Start of Block
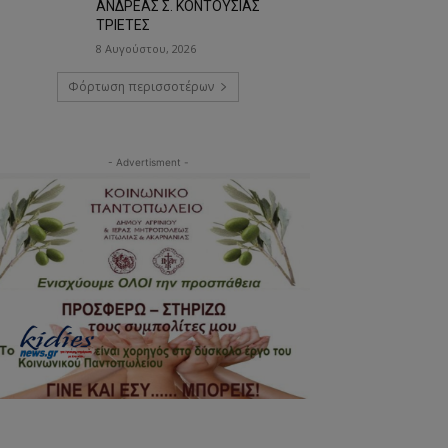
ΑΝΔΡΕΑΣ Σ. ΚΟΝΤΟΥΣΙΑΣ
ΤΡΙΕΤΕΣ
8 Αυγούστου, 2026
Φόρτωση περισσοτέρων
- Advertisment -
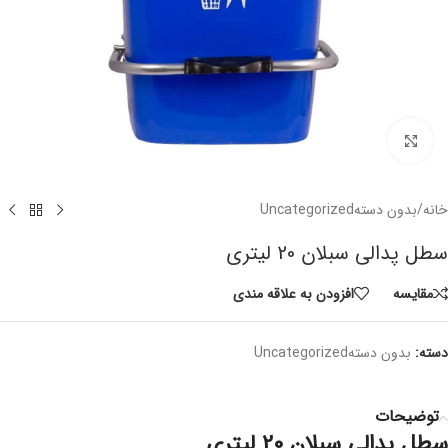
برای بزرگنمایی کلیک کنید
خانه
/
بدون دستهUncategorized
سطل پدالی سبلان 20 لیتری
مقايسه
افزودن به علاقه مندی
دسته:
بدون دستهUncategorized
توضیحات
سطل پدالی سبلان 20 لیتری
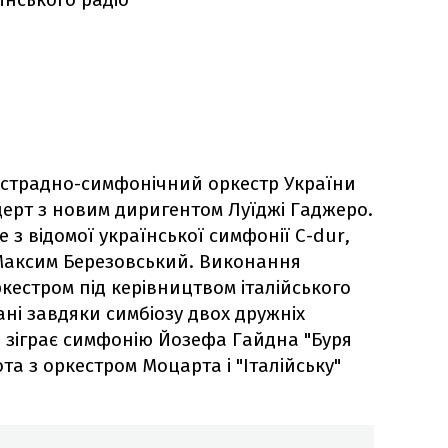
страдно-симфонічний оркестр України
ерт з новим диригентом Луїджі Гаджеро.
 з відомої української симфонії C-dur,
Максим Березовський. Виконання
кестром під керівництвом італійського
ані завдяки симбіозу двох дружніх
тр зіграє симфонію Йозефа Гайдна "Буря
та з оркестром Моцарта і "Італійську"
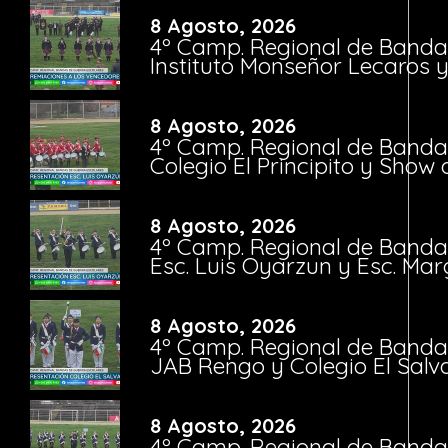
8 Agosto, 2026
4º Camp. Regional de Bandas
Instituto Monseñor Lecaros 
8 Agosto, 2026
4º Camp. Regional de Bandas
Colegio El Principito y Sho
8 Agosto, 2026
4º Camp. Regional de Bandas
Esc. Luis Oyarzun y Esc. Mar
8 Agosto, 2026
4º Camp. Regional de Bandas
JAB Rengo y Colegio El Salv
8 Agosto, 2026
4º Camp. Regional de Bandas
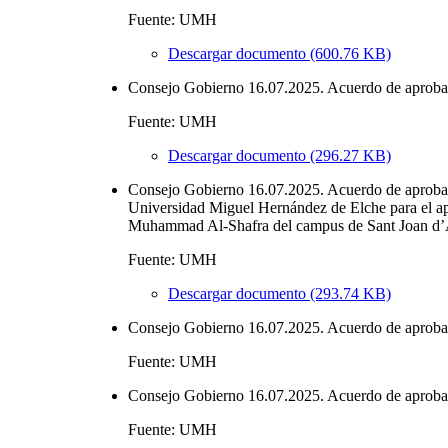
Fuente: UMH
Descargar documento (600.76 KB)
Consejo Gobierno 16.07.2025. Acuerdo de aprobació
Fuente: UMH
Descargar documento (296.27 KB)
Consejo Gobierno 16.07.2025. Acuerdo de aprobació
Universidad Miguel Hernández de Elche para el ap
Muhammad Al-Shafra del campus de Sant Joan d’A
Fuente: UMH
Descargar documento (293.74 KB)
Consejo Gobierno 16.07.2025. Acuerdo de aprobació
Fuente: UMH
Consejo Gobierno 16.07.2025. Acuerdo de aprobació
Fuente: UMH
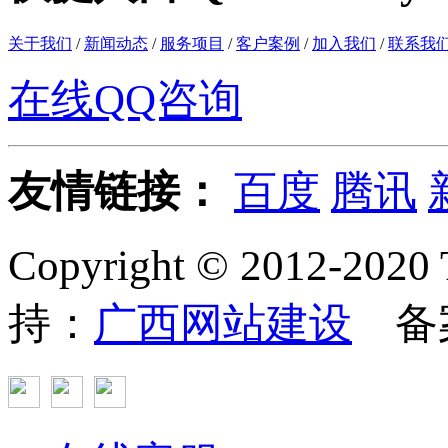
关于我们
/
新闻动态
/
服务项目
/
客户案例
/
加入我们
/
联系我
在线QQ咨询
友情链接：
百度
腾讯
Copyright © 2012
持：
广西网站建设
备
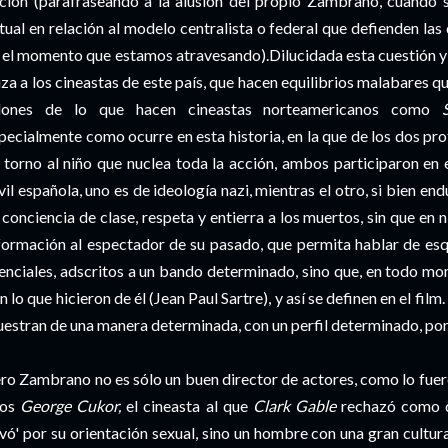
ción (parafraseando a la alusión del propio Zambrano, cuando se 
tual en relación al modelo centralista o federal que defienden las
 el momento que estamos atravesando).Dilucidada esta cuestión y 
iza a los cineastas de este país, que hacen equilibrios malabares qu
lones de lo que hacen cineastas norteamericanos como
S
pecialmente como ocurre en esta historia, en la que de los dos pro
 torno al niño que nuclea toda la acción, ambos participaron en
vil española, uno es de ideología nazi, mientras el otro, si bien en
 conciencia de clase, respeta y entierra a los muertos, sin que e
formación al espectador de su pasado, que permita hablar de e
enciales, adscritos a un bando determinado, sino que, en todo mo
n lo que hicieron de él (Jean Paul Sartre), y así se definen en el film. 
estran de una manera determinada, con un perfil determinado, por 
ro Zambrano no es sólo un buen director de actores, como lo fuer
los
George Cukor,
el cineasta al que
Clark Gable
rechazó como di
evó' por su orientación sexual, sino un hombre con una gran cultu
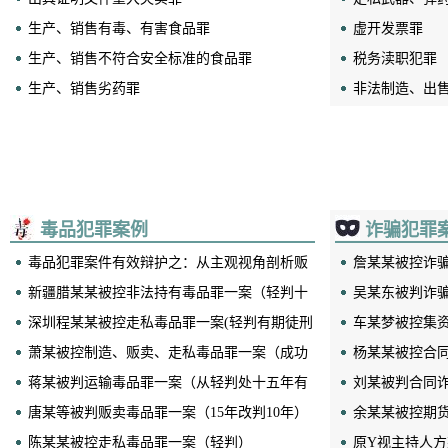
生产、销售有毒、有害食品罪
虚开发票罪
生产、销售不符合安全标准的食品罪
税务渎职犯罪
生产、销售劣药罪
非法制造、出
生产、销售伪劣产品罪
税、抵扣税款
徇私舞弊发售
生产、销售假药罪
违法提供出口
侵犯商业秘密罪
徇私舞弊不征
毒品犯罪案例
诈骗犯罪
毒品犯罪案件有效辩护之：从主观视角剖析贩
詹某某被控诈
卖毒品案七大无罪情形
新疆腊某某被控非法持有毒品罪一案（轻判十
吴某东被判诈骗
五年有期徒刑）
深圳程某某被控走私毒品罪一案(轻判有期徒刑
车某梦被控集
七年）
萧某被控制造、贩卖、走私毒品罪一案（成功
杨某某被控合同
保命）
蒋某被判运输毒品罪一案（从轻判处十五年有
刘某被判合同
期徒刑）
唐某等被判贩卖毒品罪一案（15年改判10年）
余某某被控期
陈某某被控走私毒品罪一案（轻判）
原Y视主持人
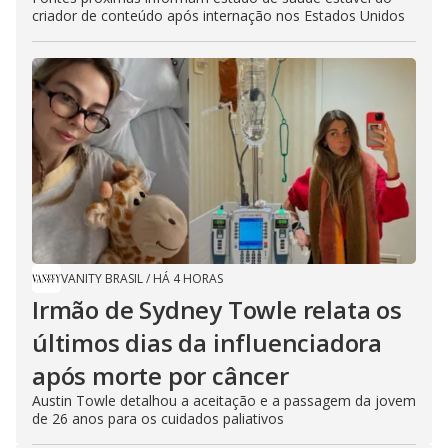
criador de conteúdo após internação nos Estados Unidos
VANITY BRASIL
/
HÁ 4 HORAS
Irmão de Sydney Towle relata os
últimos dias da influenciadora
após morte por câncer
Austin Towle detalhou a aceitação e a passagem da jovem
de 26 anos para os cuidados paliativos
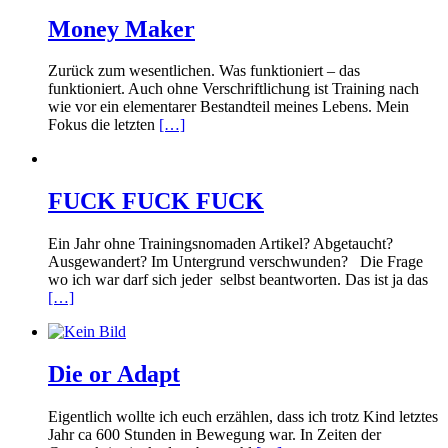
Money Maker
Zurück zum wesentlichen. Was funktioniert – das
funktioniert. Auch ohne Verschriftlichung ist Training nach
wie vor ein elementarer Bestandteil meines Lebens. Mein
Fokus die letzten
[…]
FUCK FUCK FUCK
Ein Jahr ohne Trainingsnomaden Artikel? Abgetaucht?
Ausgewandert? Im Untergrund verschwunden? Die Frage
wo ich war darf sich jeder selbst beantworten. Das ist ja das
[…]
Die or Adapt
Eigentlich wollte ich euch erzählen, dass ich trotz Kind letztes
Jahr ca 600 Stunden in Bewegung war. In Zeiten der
End of Block
▶ Work item: Compute the number of lines above that contain the string "cineastas". Reply with that value only.

▶ Response to the task: 2